On September 11, 2001, I got out of the Farragut West Metro station here in Washington and started walking north toward Dupont Circle. Like that day we've seen on TV so many times, the sky here was snapdragon blue and cloudless. There was a light breeze.

I ducked into a record store because the date was already important to me: I picked up Bob Dylan's "Love and Theft," which dropped that day. I was at the store early, but the manager was checking in new disks and let me in. When I was finished, I continued to my office job, on the tenth floor of a relatively big building above the circle. It was not yet 8:30 am.

I listened to the record, smiling at its gentle pace and simple melodies. Bob's last record, the Grammy-winning "Time Out of Mind," was fulll of tortured souls and dreams darkened by reality. This record had tunes of love and devotion, and grizzled rockers offering no apologies.

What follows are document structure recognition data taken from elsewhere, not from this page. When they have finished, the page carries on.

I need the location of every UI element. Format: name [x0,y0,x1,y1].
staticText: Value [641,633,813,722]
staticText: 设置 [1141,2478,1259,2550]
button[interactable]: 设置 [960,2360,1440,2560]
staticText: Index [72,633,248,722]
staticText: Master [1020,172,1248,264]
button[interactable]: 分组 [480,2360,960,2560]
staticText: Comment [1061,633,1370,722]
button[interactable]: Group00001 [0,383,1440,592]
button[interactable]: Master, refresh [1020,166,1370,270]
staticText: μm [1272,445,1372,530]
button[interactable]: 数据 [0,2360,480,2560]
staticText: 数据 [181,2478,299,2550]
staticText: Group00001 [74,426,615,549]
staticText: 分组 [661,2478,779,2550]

One song, "High Water (For Charley Patton)," was a slow-building ominous tune about definite endings and absolute edicts. It was eerily prescient.

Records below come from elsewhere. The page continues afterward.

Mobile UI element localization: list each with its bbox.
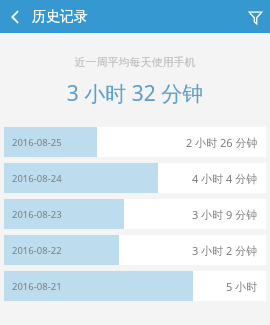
staticText: 4 小时 4 分钟 <box>192 171 258 186</box>
staticText: 2016-08-25 <box>12 136 62 149</box>
staticText: 近一周平均每天使用手机 <box>0 55 270 69</box>
staticText: 5 小时 <box>226 279 258 294</box>
staticText: 2 小时 26 分钟 <box>186 135 258 150</box>
staticText: 2016-08-21 <box>12 280 62 293</box>
staticText: 2016-08-24 <box>12 172 62 185</box>
staticText: 2016-08-23 <box>12 208 62 221</box>
staticText: 3 小时 9 分钟 <box>192 207 258 222</box>
button[interactable]: Filter <box>240 2 270 32</box>
staticText: 3 小时 2 分钟 <box>192 243 258 258</box>
button[interactable]: 2016-08-21 <box>4 271 266 301</box>
button[interactable]: 2016-08-23 <box>4 199 266 229</box>
button[interactable]: 2016-08-25 <box>4 127 266 157</box>
staticText: 2016-08-22 <box>12 244 62 257</box>
staticText: 3 小时 32 分钟 <box>0 79 270 108</box>
staticText: 历史记录 <box>32 8 88 26</box>
button[interactable]: 2016-08-24 <box>4 163 266 193</box>
button[interactable]: 2016-08-22 <box>4 235 266 265</box>
button[interactable]: Back <box>0 2 30 32</box>
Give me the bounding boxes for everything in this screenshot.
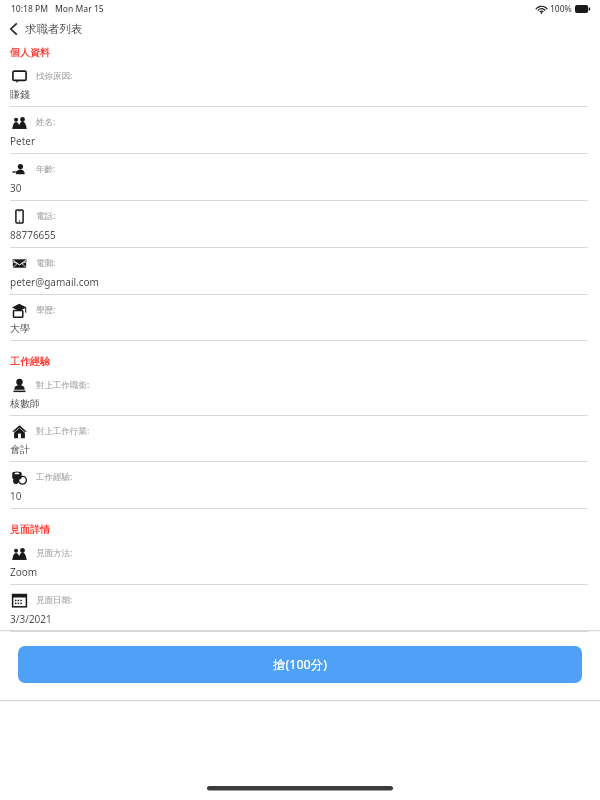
button[interactable]: 學歷: bbox=[0, 295, 600, 341]
staticText: 3/3/2021 bbox=[10, 612, 52, 626]
button[interactable]: 電郵: bbox=[0, 248, 600, 295]
staticText: Zoom bbox=[10, 565, 38, 579]
staticText: 電話: bbox=[36, 210, 56, 222]
staticText: peter@gamail.com bbox=[10, 275, 99, 289]
staticText: 會計 bbox=[10, 443, 30, 456]
button[interactable]: 見面日期: bbox=[0, 585, 600, 632]
staticText: 搶(100分) bbox=[273, 656, 327, 673]
button[interactable]: 對上工作職銜: bbox=[0, 370, 600, 416]
button[interactable]: 年齡: bbox=[0, 154, 600, 201]
button[interactable]: 找你原因: bbox=[0, 61, 600, 107]
staticText: 工作經驗: bbox=[36, 471, 73, 483]
staticText: 姓名: bbox=[36, 116, 56, 128]
staticText: Peter bbox=[10, 134, 36, 148]
button[interactable]: 對上工作行業: bbox=[0, 416, 600, 462]
staticText: 工作經驗 bbox=[10, 355, 50, 368]
staticText: 100% bbox=[550, 3, 572, 15]
staticText: 年齡: bbox=[36, 163, 56, 175]
staticText: 88776655 bbox=[10, 228, 56, 242]
staticText: 10:18 PM bbox=[11, 3, 48, 15]
staticText: 見面日期: bbox=[36, 594, 73, 606]
other: Back bbox=[9, 22, 19, 36]
staticText: 對上工作職銜: bbox=[36, 379, 90, 391]
staticText: 見面方法: bbox=[36, 547, 73, 559]
staticText: 電郵: bbox=[36, 257, 56, 269]
staticText: 核數師 bbox=[10, 397, 40, 410]
staticText: 10 bbox=[10, 489, 22, 503]
staticText: 賺錢 bbox=[10, 88, 30, 101]
button[interactable]: 搶(100分) bbox=[18, 646, 582, 683]
staticText: Mon Mar 15 bbox=[55, 3, 104, 15]
staticText: 個人資料 bbox=[10, 46, 50, 59]
staticText: 對上工作行業: bbox=[36, 425, 90, 437]
staticText: 大學 bbox=[10, 322, 30, 335]
staticText: 30 bbox=[10, 181, 22, 195]
button[interactable]: 見面方法: bbox=[0, 538, 600, 585]
staticText: 找你原因: bbox=[36, 70, 73, 82]
staticText: 學歷: bbox=[36, 304, 56, 316]
staticText: 求職者列表 bbox=[25, 22, 83, 36]
button[interactable]: Back bbox=[0, 18, 600, 40]
button[interactable]: 電話: bbox=[0, 201, 600, 248]
button[interactable]: 工作經驗: bbox=[0, 462, 600, 509]
button[interactable]: 姓名: bbox=[0, 107, 600, 154]
staticText: 見面詳情 bbox=[10, 523, 50, 536]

I listened to the words and thought that Bob was creating a whole different world with the song, a hazardous, mythical, angry, sad world, like the troubled land of "Desolation Row." As a flood once and for all wipes away this stained universe, final acts of desperation and careless impulses consume everyone: "Judge says to the High Sheriff/ I want them dead or alive/ Either one, I don't care/Highwater everywhere." and "Highwater rising/ six inches above my head/ Coffins droppin' in the street like balloons made out of lead."

Then the first airplane his the World Trade Center. Staff members all collected in the conference room to watch the morning broadcast of a long shot of the twin towers, smoke billowing from one as we all listened to Katie and Matt pondering the terrible accident, and wondered how a plane hadn't accidentally bumped into the tall buildings earlier.

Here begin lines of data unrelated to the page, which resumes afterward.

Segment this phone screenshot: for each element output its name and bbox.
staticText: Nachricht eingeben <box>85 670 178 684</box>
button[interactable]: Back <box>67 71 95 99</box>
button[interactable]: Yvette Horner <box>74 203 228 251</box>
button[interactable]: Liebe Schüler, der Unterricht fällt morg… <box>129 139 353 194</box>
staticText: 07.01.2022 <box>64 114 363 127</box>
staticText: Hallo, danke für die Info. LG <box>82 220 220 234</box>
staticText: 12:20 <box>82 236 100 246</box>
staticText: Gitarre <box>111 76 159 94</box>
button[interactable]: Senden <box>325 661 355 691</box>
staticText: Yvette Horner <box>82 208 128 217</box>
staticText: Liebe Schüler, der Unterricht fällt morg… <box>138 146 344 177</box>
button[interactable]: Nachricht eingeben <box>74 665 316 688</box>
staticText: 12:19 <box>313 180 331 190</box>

I went back to my desk and listened to music for another minute. Then I was heading through the conference room toward the other side of the office when I stopped to rubberneck for a minute. The second plane hit right as I was standing there, and I just sat down in a chair. Everybody knows what happened next.

Much later, I was trying to get home to Virginia, and we had to walk a pretty good distance because so much of our public transportation is mingled with startlingly important things. Every morning and every afternoon, my wife and I transferred from bus to train or train to bus at the Pentagon, which had been hit by an airplane. On the train as we made our way out of the city, we were stopped one station short of the Pentagon, and made to offload at Arlington Cemetery.

We walked along the George Washington Parkway, trying to figure how to get to our home, which was only a half-mile away directly through the locked down cemetery and the adjacent Fort Myer, also under lockdown. Instead, we wandered over to Rosslyn, creeped out by the tall buildings and industrial smell of burning Pentagon, which lingered around our South Arlington home for days.

I remember the sky was strangely still very blue, and totally cloudless, and no matter how long you stared, there was never an airplane.